● **Task instructions**
Apart from the images, output the data below exactly.

● **Data for processing**

* * * * *

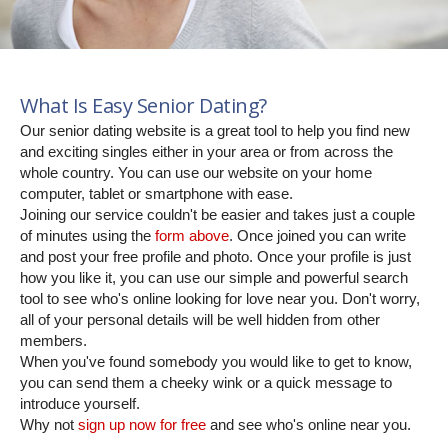
What Is Easy Senior Dating?
Our senior dating website is a great tool to help you find new
and exciting singles either in your area or from across the
whole country. You can use our website on your home
computer, tablet or smartphone with ease.
Joining our service couldn't be easier and takes just a couple
of minutes using the
form above
. Once joined you can write
and post your free profile and photo. Once your profile is just
how you like it, you can use our simple and powerful search
tool to see who's online looking for love near you. Don't worry,
all of your personal details will be well hidden from other
members.
When you've found somebody you would like to get to know,
you can send them a cheeky wink or a quick message to
introduce yourself.
Why not
sign up now for free
and see who's online near you.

* * * * *

● **Response for this exercise**
What Is Easy Senior Dating?
Our senior dating website is a great tool to help you find new
and exciting singles either in your area or from across the
whole country. You can use our website on your home
computer, tablet or smartphone with ease.
Joining our service couldn't be easier and takes just a couple
of minutes using the
form above
. Once joined you can write
and post your free profile and photo. Once your profile is just
how you like it, you can use our simple and powerful search
tool to see who's online looking for love near you. Don't worry,
all of your personal details will be well hidden from other
members.
When you've found somebody you would like to get to know,
you can send them a cheeky wink or a quick message to
introduce yourself.
Why not
sign up now for free
and see who's online near you.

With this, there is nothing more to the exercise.